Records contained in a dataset

-- Opening Marker --

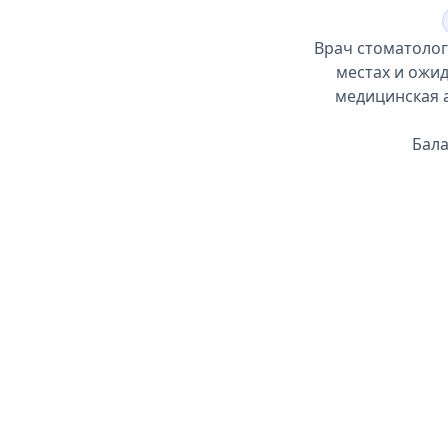
Врач стоматолог
местах и ожид
медицинская а
Бала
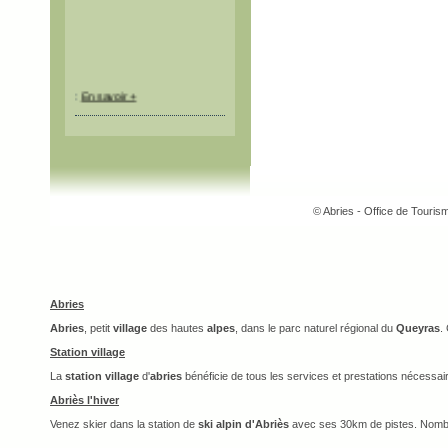
:
En savoir +
© Abries - Office de Touri
Abries
Abries
, petit
village
des hautes
alpes
, dans le parc naturel régional du
Queyras
.
Station village
La
station village
d'
abries
bénéficie de tous les services et prestations nécessai
Abriès l'hiver
Venez skier dans la station de
ski alpin d'Abriès
avec ses 30km de pistes. Nomb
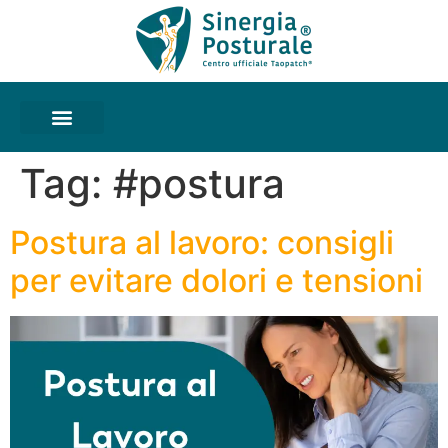
Tag:
#postura
Postura al lavoro: consigli
per evitare dolori e tensioni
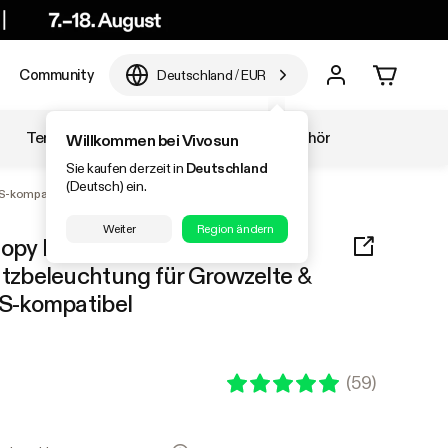
Community
Deutschland
/
EUR
Temperatur & Luftfeuchtigkeit
Zubehör
Willkommen bei Vivosun
Sie kaufen derzeit in
Deutschland
(Deutsch) ein.
S-kompatibel
Weiter
Region ändern
y Lights, Vollspektrum,
zbeleuchtung für Growzelte &
S-kompatibel
(
59
)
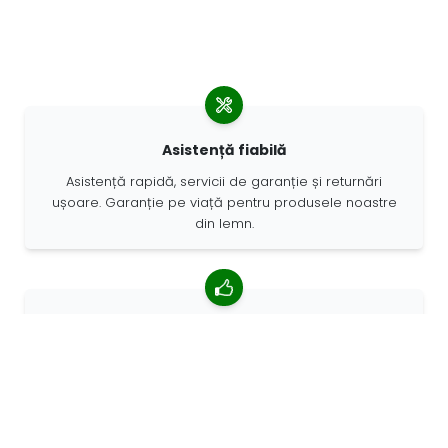
Asistență fiabilă
Asistență rapidă, servicii de garanție și returnări
ușoare. Garanție pe viață pentru produsele noastre
din lemn.
4,85/5 rating mediu
Peste 7400 recenzii de la clienți din întreaga lume. 98%
clienților ne recomandă.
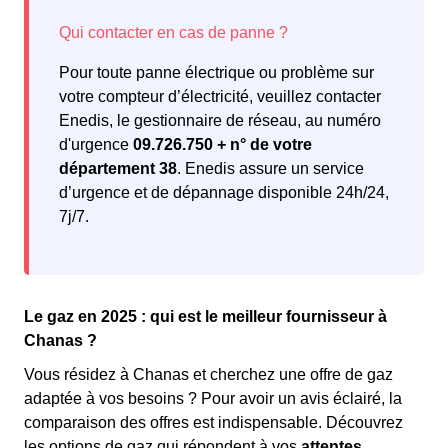
Pour toute panne électrique ou problème sur
votre compteur d’électricité, veuillez contacter
Enedis, le gestionnaire de réseau, au numéro
d'urgence
09.726.750 + n° de votre
département 38
. Enedis assure un service
d’urgence et de dépannage disponible 24h/24,
7j/7.
Le gaz en 2025 : qui est le meilleur fournisseur à
Chanas ?
Vous résidez à Chanas et cherchez une offre de gaz
adaptée à vos besoins ? Pour avoir un avis éclairé, la
comparaison des offres est indispensable. Découvrez
les options de gaz qui répondent à vos
attentes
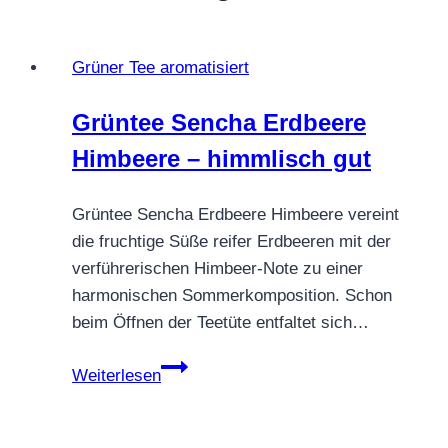
Grüner Tee aromatisiert
Grüntee Sencha Erdbeere
Himbeere – himmlisch gut
Grüntee Sencha Erdbeere Himbeere vereint
die fruchtige Süße reifer Erdbeeren mit der
verführerischen Himbeer-Note zu einer
harmonischen Sommerkomposition. Schon
beim Öffnen der Teetüte entfaltet sich…
Grüntee
Weiterlesen
Sencha
Erdbeere
Himbeere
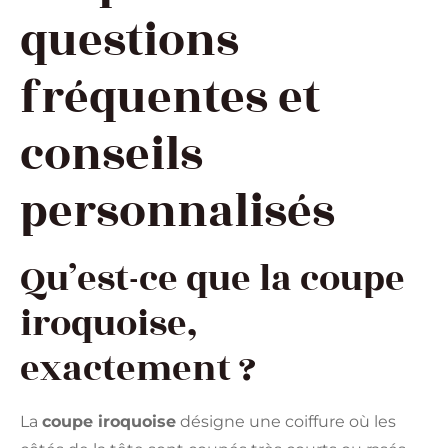
questions
fréquentes et
conseils
personnalisés
Qu’est-ce que la coupe
iroquoise,
exactement ?
La
coupe iroquoise
désigne une coiffure où les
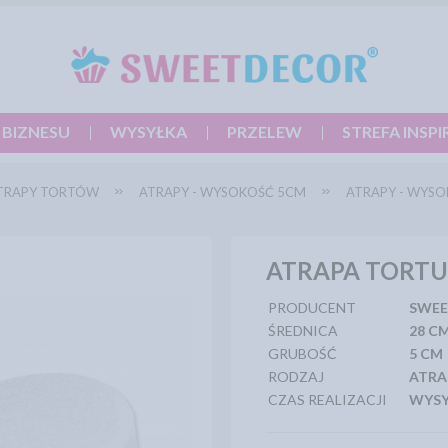
 BIZNESU
WYSYŁKA
PRZELEW
STREFA INSPI
TRAPY TORTÓW
ATRAPY - WYSOKOŚĆ 5CM
ATRAPY - WYSO
ATRAPA TORTU
PRODUCENT
SWEE
ŚREDNICA
28 C
GRUBOŚĆ
5 CM
RODZAJ
ATRA
CZAS REALIZACJI
WYSY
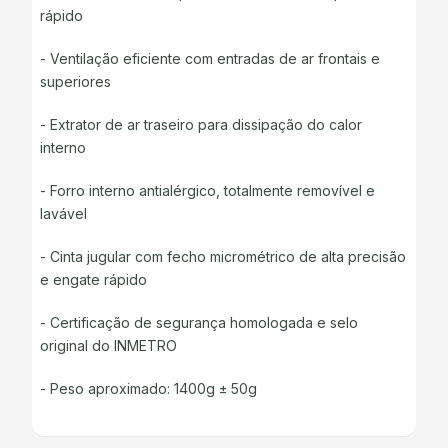
rápido
- Ventilação eficiente com entradas de ar frontais e
superiores
- Extrator de ar traseiro para dissipação do calor
interno
- Forro interno antialérgico, totalmente removível e
lavável
- Cinta jugular com fecho micrométrico de alta precisão
e engate rápido
- Certificação de segurança homologada e selo
original do INMETRO
- Peso aproximado: 1400g ± 50g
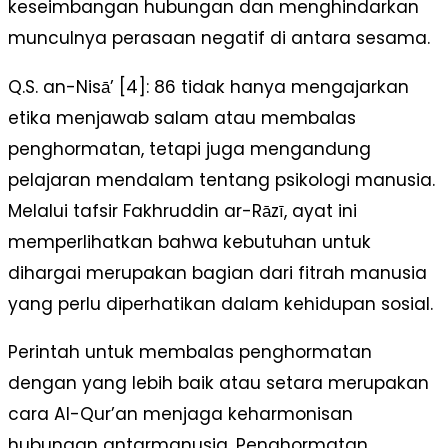
keseimbangan hubungan dan menghindarkan
munculnya perasaan negatif di antara sesama.
Q.S. an-Nisā’ [4]: 86 tidak hanya mengajarkan
etika menjawab salam atau membalas
penghormatan, tetapi juga mengandung
pelajaran mendalam tentang psikologi manusia.
Melalui tafsir Fakhruddin ar-Rāzī, ayat ini
memperlihatkan bahwa kebutuhan untuk
dihargai merupakan bagian dari fitrah manusia
yang perlu diperhatikan dalam kehidupan sosial.
Perintah untuk membalas penghormatan
dengan yang lebih baik atau setara merupakan
cara Al-Qur’an menjaga keharmonisan
hubungan antarmanusia. Penghormatan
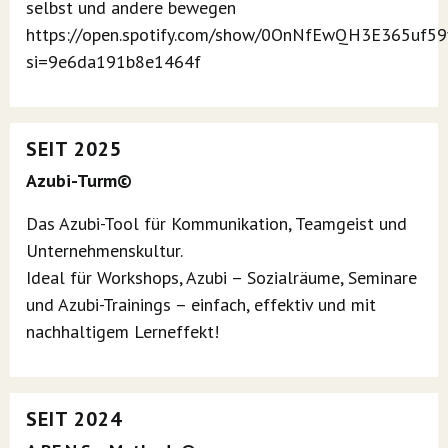
selbst und andere bewegen
https://open.spotify.com/show/0OnNfEwQH3E365uf59
si=9e6da191b8e1464f
SEIT 2025
Azubi-Turm©
Das Azubi-Tool für Kommunikation, Teamgeist und
Unternehmenskultur.
Ideal für Workshops, Azubi – Sozialräume, Seminare
und Azubi-Trainings – einfach, effektiv und mit
nachhaltigem Lerneffekt!
SEIT 2024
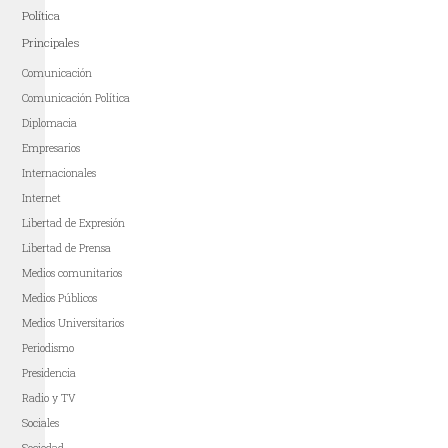
Política
Principales
Comunicación
Comunicación Política
Diplomacia
Empresarios
Internacionales
Internet
Libertad de Expresión
Libertad de Prensa
Medios comunitarios
Medios Públicos
Medios Universitarios
Periodismo
Presidencia
Radio y TV
Sociales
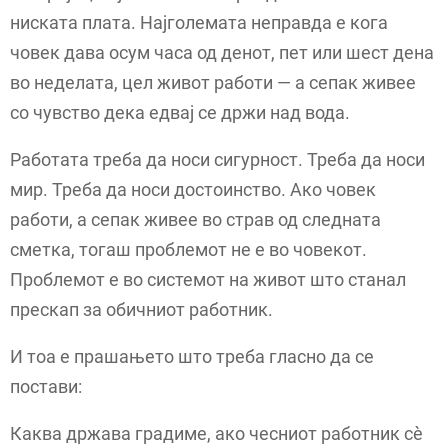
ниската плата. Најголемата неправда е кога
човек дава осум часа од денот, пет или шест дена
во неделата, цел живот работи — а сепак живее
со чувство дека едвај се држи над вода.
Работата треба да носи сигурност. Треба да носи
мир. Треба да носи достоинство. Ако човек
работи, а сепак живее во страв од следната
сметка, тогаш проблемот не е во човекот.
Проблемот е во системот на живот што станал
прескап за обичниот работник.
И тоа е прашањето што треба гласно да се
постави:
Каква држава градиме, ако чесниот работник сè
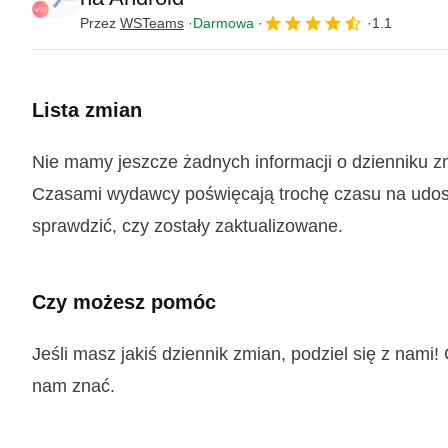
Przez
WSTeams
Darmowa
1.1
Lista zmian
Nie mamy jeszcze żadnych informacji o dzienniku 
Czasami wydawcy poświęcają trochę czasu na udostę
sprawdzić, czy zostały zaktualizowane.
Czy możesz pomóc
Jeśli masz jakiś dziennik zmian, podziel się z nam
nam znać.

-- Closing Marker --

TASK BRIEF => Start with the line above containing "CZAS REALIZACJI" and end with the line containing "nachhaltigem Lerneffekt!". Set down that stretch exactly, without any pictures.

THE ANSWER =>
CZAS REALIZACJI
WYSY
rápido
- Ventilação eficiente com entradas de ar frontais e
superiores
- Extrator de ar traseiro para dissipação do calor
interno
- Forro interno antialérgico, totalmente removível e
lavável
- Cinta jugular com fecho micrométrico de alta precisão
e engate rápido
- Certificação de segurança homologada e selo
original do INMETRO
- Peso aproximado: 1400g ± 50g
keseimbangan hubungan dan menghindarkan
munculnya perasaan negatif di antara sesama.
Q.S. an-Nisā’ [4]: 86 tidak hanya mengajarkan
etika menjawab salam atau membalas
penghormatan, tetapi juga mengandung
pelajaran mendalam tentang psikologi manusia.
Melalui tafsir Fakhruddin ar-Rāzī, ayat ini
memperlihatkan bahwa kebutuhan untuk
dihargai merupakan bagian dari fitrah manusia
yang perlu diperhatikan dalam kehidupan sosial.
Perintah untuk membalas penghormatan
dengan yang lebih baik atau setara merupakan
cara Al-Qur’an menjaga keharmonisan
hubungan antarmanusia. Penghormatan
selbst und andere bewegen
https://open.spotify.com/show/0OnNfEwQH3E365uf59
si=9e6da191b8e1464f
SEIT 2025
Azubi-Turm©
Das Azubi-Tool für Kommunikation, Teamgeist und
Unternehmenskultur.
Ideal für Workshops, Azubi – Sozialräume, Seminare
und Azubi-Trainings – einfach, effektiv und mit
nachhaltigem Lerneffekt!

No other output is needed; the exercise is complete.